We're currently running version 6.2
Edit: That native app I was referring to was Distributed Management Console (DMC).. I see now that it's installed in my 6.2 version already. Can anyone advise how I can set up alerting inside this app to tell us if a UF is down?
Thanks for helping everyone! Unfortunately I'm still running version 6.2 so I can't use the DMC until I upgrade to 6.3.. But I did come up with a temporary solution to monitor my forwarders until I upgrade Splunk..
I used the search below to list all my forwarders, I then saved the search as an alert and set the timespan to check every 5 minutes and set the "Trigger if number of results != 249".. I tested this by stopping one of the forwarders and sure enough it sent an alert saying a forwarder is down.
The only drawback to this is if we add another forwarder I then have to update the hard coded value in the alert settings, but this is only temporary so it will work for now.
index=_internal sourcetype=splunkd destPort!="-"
| stats sparkline count by hostname, sourceHost, host, destPort, version
| rename destPort as "Destination Port"
| rename host as "Indexer"
| rename sourceHost as "Forwarder IP"
| rename version as "Splunk Forwarder Version"
| rename hostname as "Forwarder Host Name"
| rename sparkline as "Traffic Frequency"
| sort - count
Thanks for helping everyone! Unfortunately I'm still running version 6.2 so I can't use the DMC until I upgrade to 6.3.. But I did come up with a temporary solution to monitor my forwarders until I upgrade Splunk..
I used the search below to list all my forwarders, I then saved the search as an alert and set the timespan to check every 5 minutes and set the "Trigger if number of results != 249".. I tested this by stopping one of the forwarders and sure enough it sent an alert saying a forwarder is down.
The only drawback to this is if we add another forwarder I then have to update the hard coded value in the alert settings, but this is only temporary so it will work for now.
index=_internal sourcetype=splunkd destPort!="-"
| stats sparkline count by hostname, sourceHost, host, destPort, version
| rename destPort as "Destination Port"
| rename host as "Indexer"
| rename sourceHost as "Forwarder IP"
| rename version as "Splunk Forwarder Version"

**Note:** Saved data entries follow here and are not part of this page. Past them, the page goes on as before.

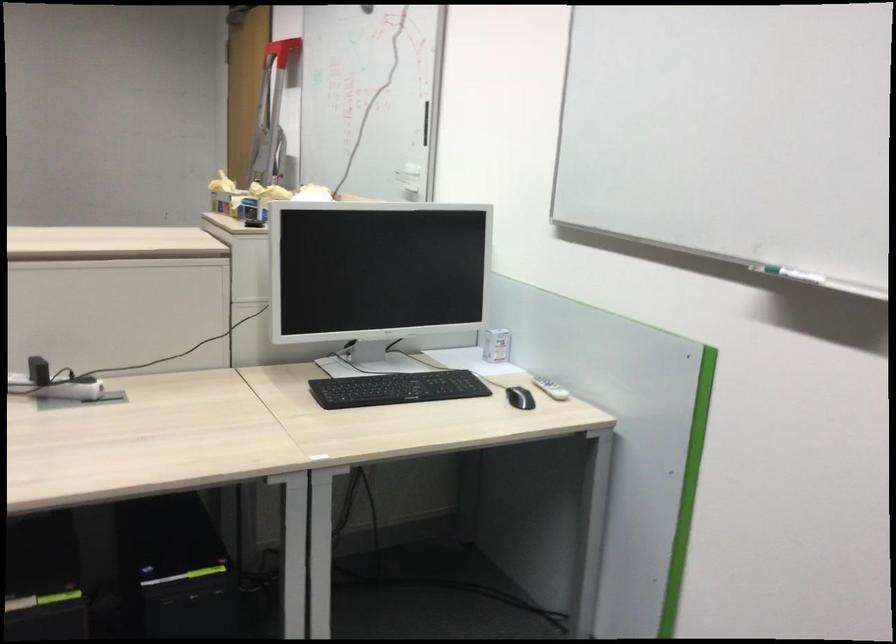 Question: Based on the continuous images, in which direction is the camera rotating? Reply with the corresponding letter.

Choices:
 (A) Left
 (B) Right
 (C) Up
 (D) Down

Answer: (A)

| rename hostname as "Forwarder Host Name"
| rename sparkline as "Traffic Frequency"
| sort - count
If you want to go this direction, consider creating a lookup table that contains a list of the forwarders.
Then you can do a search like this
index=_internal sourcetype=splunkd destPort!="-"
| stats count by hostname, sourceHost, host, destPort, version
| append [ inputlookup host_lookup | eval count=0 | rename host as hostname ]
| stats sum(count) as count by hostname, sourceHost, host, destPort, version
| rename destPort as "Destination Port"
| rename host as "Indexer"
| rename sourceHost as "Forwarder IP"
| rename version as "Splunk Forwarder Version"
| rename hostname as "Forwarder Host Name"
| rename sparkline as "Traffic Frequency"
| sort - count
This adds in a list of all the forwarder with a count of zero. Combining that with the stats results means that any hostname with a count of zero is missing. You lose the sparkline and you have to change your alert. Or you could just do this for the alert, and something else for this report:
index=_internal sourcetype=splunkd destPort!="-"
| stats count by hostname, sourceHost, host, destPort, version
| append [ inputlookup host_lookup | eval count=0 | rename host as hostname ]
| stats sum(count) as count by hostname, sourceHost, host, destPort, version
| where count < 1
With an alert condition of "One or more results".
Assumes a csv file has been uploaded as a lookup file and that a lookup has been created. If you add more forwarders, you will need to re-upload the csv file, but you won't have to edit your searches. The csv file could look like this
host,owner,email
forwarder1,skoelpin,skoelpin@gmail.com
etc. You actually only need the "host" field, but I find that a lookup table like this can have many applications...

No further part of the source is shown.